* **Stored items**
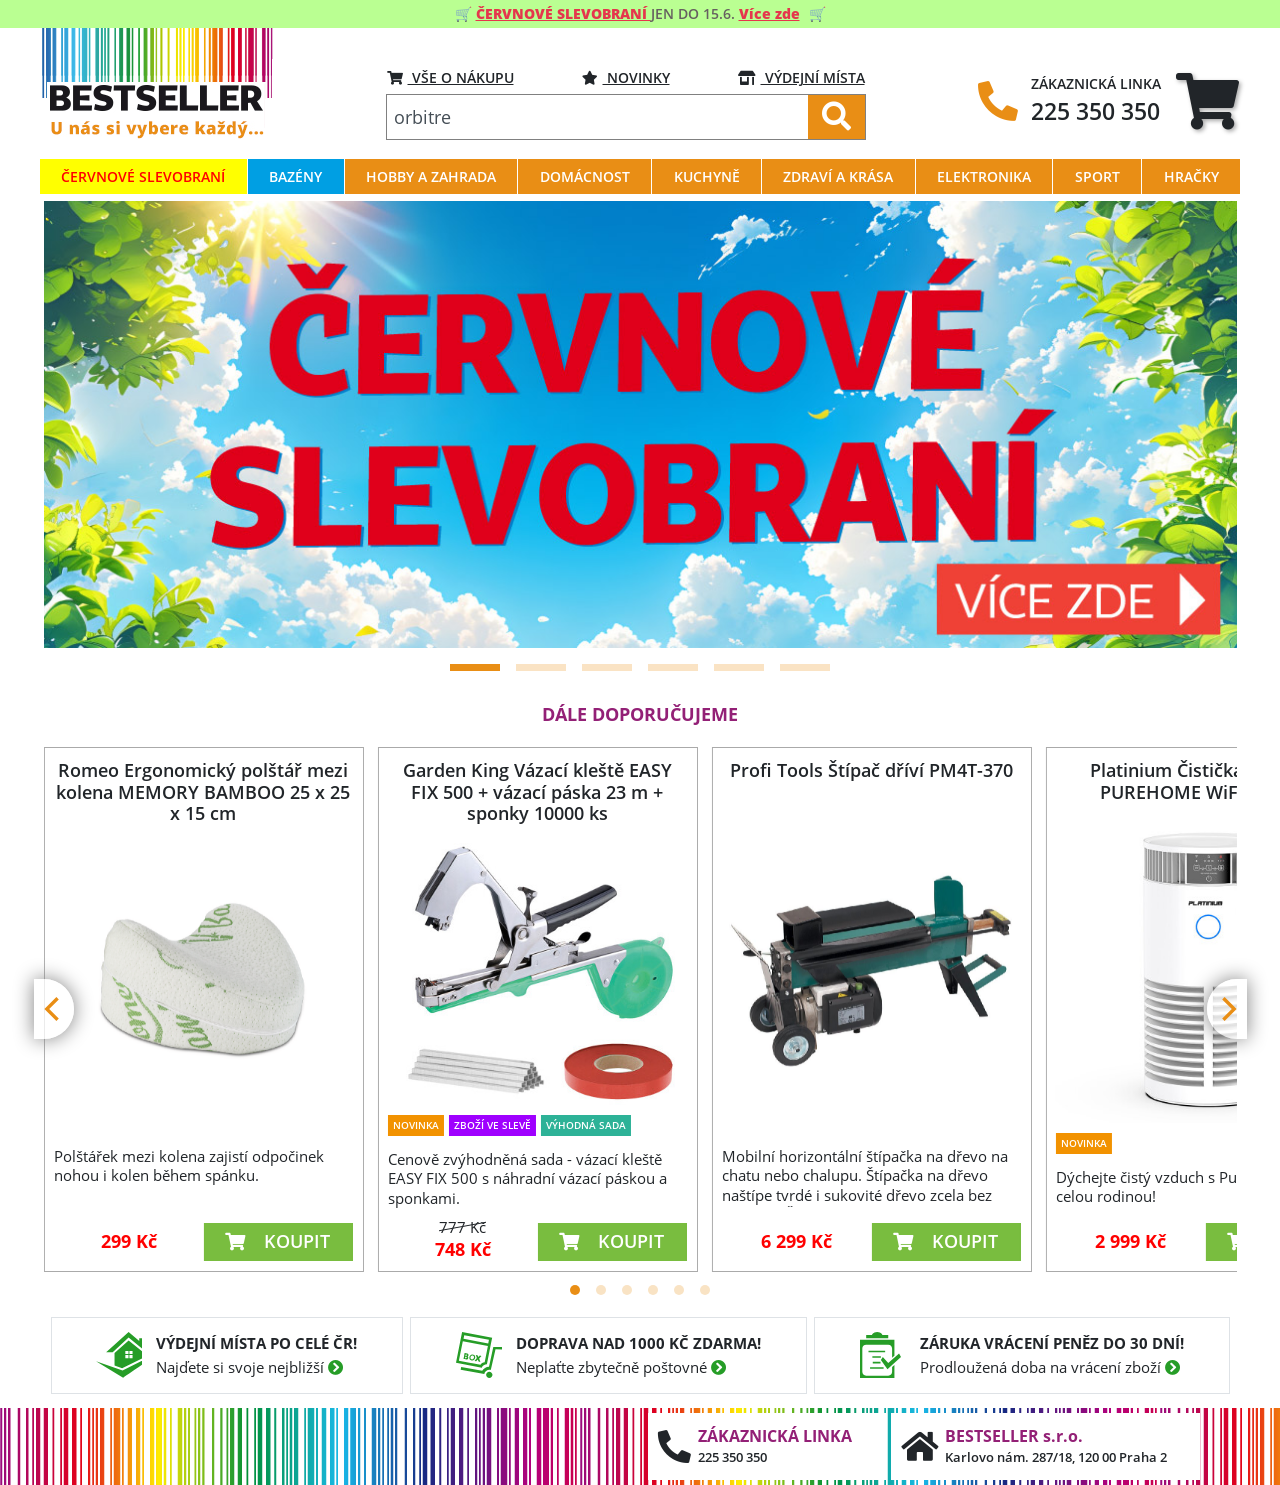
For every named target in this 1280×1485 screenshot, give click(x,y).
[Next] (1197, 425)
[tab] (1207, 100)
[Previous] (84, 425)
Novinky (626, 77)
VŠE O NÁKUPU (450, 77)
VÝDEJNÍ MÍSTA (801, 77)
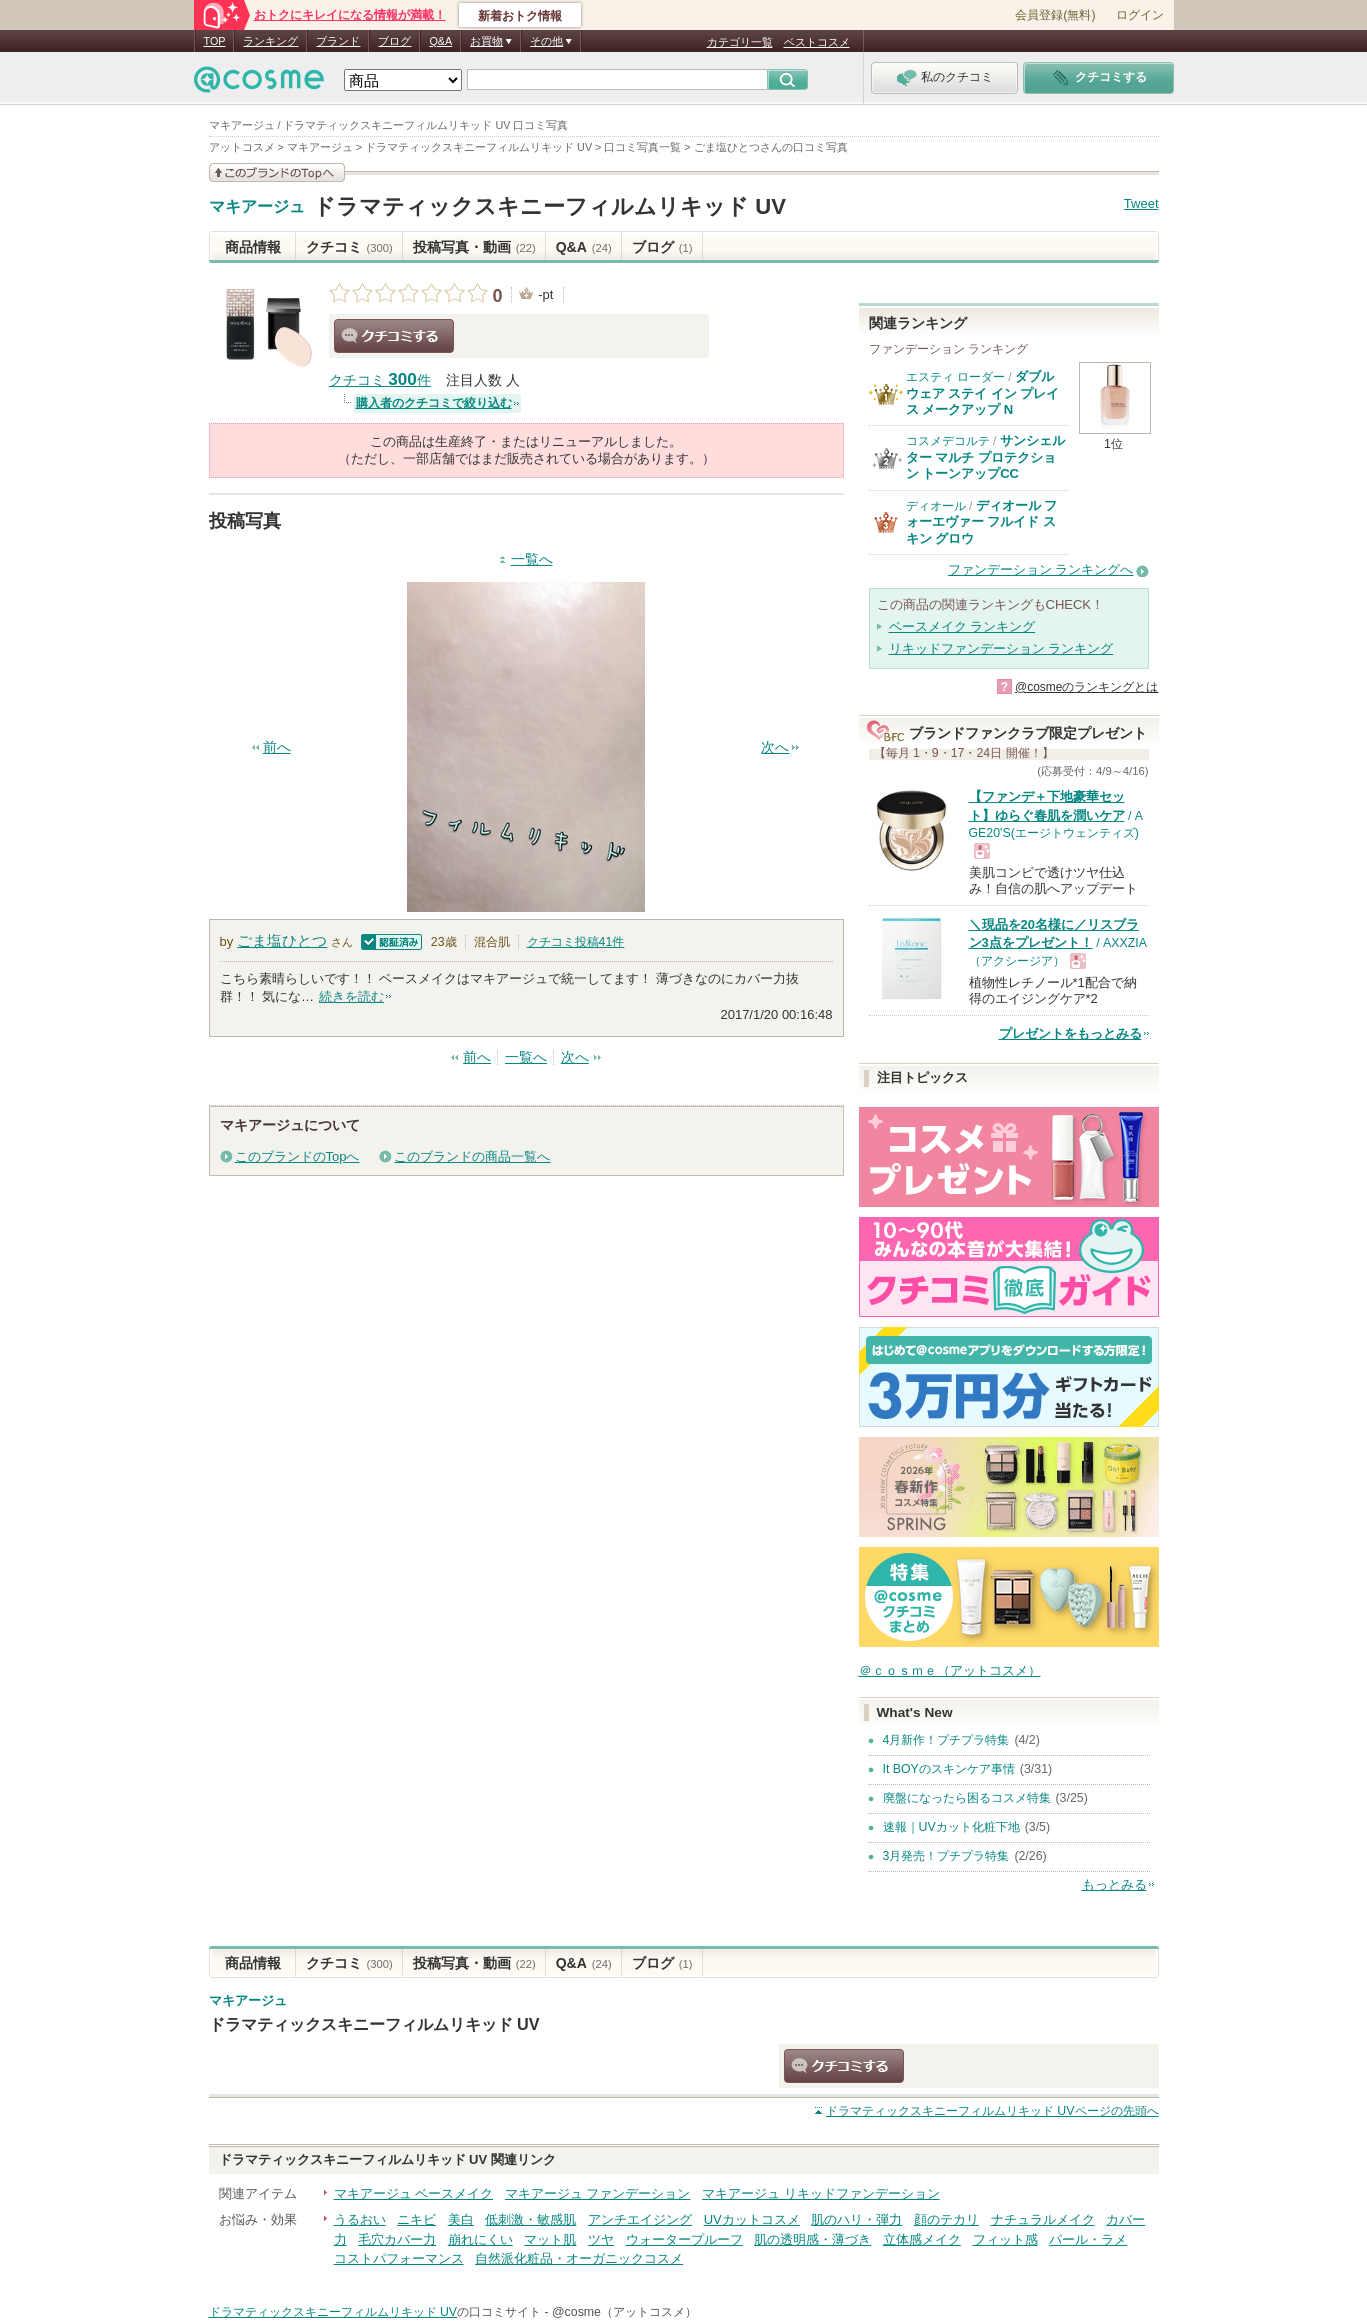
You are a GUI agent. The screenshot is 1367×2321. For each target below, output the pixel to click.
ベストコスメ (817, 42)
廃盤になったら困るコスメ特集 (967, 1798)
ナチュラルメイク (1043, 2219)
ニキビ (416, 2219)
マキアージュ (257, 207)
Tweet (1141, 203)
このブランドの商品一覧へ (472, 1156)
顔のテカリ (946, 2219)
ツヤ (601, 2239)
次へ (775, 747)
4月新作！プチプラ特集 (946, 1740)
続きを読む (351, 996)
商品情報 (253, 247)
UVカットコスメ (752, 2219)
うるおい (360, 2219)
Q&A (440, 41)
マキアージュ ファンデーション (598, 2193)
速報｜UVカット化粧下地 (951, 1827)
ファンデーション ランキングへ (1041, 569)
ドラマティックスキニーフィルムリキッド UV (549, 206)
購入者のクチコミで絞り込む (434, 403)
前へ (277, 747)
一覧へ (532, 559)
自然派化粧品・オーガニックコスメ (579, 2258)
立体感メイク (922, 2239)
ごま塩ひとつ (282, 940)
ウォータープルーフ (684, 2239)
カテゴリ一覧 (740, 42)
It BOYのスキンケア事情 (949, 1769)
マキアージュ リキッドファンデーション (821, 2193)
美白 (461, 2219)
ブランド (338, 41)
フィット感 (1005, 2239)
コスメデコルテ (948, 441)
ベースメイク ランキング (962, 626)
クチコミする (394, 336)
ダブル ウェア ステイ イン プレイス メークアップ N (983, 393)
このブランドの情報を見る (277, 172)
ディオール (936, 506)
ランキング (270, 41)
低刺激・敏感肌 (530, 2219)
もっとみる (1114, 1884)
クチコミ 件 (380, 380)
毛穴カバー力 (397, 2239)
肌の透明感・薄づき (812, 2239)
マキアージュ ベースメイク (414, 2193)
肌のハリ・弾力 (856, 2219)
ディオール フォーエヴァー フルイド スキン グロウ (982, 522)
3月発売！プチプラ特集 (946, 1856)
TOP (215, 41)
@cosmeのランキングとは (1087, 687)
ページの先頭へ (992, 2111)
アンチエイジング (640, 2219)
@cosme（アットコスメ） (624, 2312)
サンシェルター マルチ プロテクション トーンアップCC (985, 457)
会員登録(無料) (1055, 15)
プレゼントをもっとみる (1070, 1033)
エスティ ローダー (955, 377)
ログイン (1140, 15)
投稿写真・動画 (474, 247)
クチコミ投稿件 (576, 942)
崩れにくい (480, 2239)
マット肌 (550, 2239)
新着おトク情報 (520, 16)
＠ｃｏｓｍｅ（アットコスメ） (950, 1670)
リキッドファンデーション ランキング (1001, 648)
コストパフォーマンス (399, 2258)
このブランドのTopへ (297, 1156)
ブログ (394, 41)
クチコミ (349, 247)
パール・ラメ (1088, 2239)
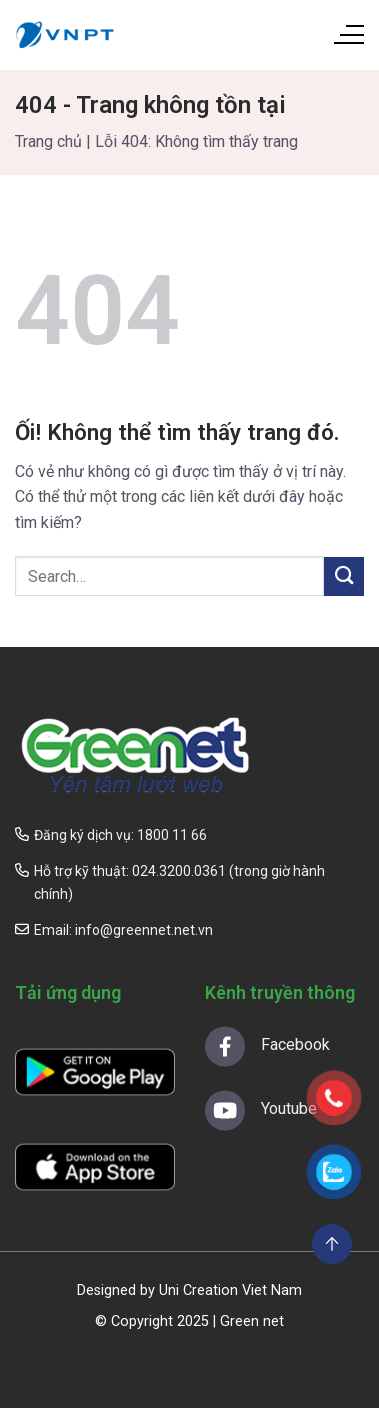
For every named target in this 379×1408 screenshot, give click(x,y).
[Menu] (348, 35)
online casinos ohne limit (86, 1380)
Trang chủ (48, 141)
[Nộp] (344, 576)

* **Requirement**
Every line from the one containing "ウォータープルーフ (684, 2239)" through the end of the records is to be returned exactly, and those lines alone; pictures are dropped.

* **Answer to this task**
ウォータープルーフ (684, 2239)
カテゴリ一覧 (740, 42)
It BOYのスキンケア事情 (949, 1769)
マキアージュ リキッドファンデーション (821, 2193)
美白 (461, 2219)
ブランド (338, 41)
フィット感 (1005, 2239)
コスメデコルテ (948, 441)
ベースメイク ランキング (962, 626)
クチコミする (394, 336)
ダブル ウェア ステイ イン プレイス メークアップ N (983, 393)
このブランドの情報を見る (277, 172)
ディオール (936, 506)
ランキング (270, 41)
低刺激・敏感肌 (530, 2219)
もっとみる (1114, 1884)
クチコミ 件 (380, 380)
毛穴カバー力 (397, 2239)
肌の透明感・薄づき (812, 2239)
マキアージュ ベースメイク (414, 2193)
肌のハリ・弾力 (856, 2219)
ディオール フォーエヴァー フルイド スキン グロウ (982, 522)
3月発売！プチプラ特集 (946, 1856)
TOP (215, 41)
@cosmeのランキングとは (1087, 687)
ページの先頭へ (992, 2111)
アンチエイジング (640, 2219)
@cosme（アットコスメ） (624, 2312)
サンシェルター マルチ プロテクション トーンアップCC (985, 457)
会員登録(無料) (1055, 15)
プレゼントをもっとみる (1070, 1033)
エスティ ローダー (955, 377)
ログイン (1140, 15)
投稿写真・動画 (474, 247)
クチコミ投稿件 (576, 942)
崩れにくい (480, 2239)
マット肌 (550, 2239)
新着おトク情報 (520, 16)
＠ｃｏｓｍｅ（アットコスメ） (950, 1670)
リキッドファンデーション ランキング (1001, 648)
コストパフォーマンス (399, 2258)
このブランドのTopへ (297, 1156)
ブログ (394, 41)
クチコミ (349, 247)
パール・ラメ (1088, 2239)
For every named target in this 379×1408 screenshot, give click(x,y).
[Menu] (348, 35)
online casinos ohne limit (86, 1380)
Trang chủ (48, 141)
[Nộp] (344, 576)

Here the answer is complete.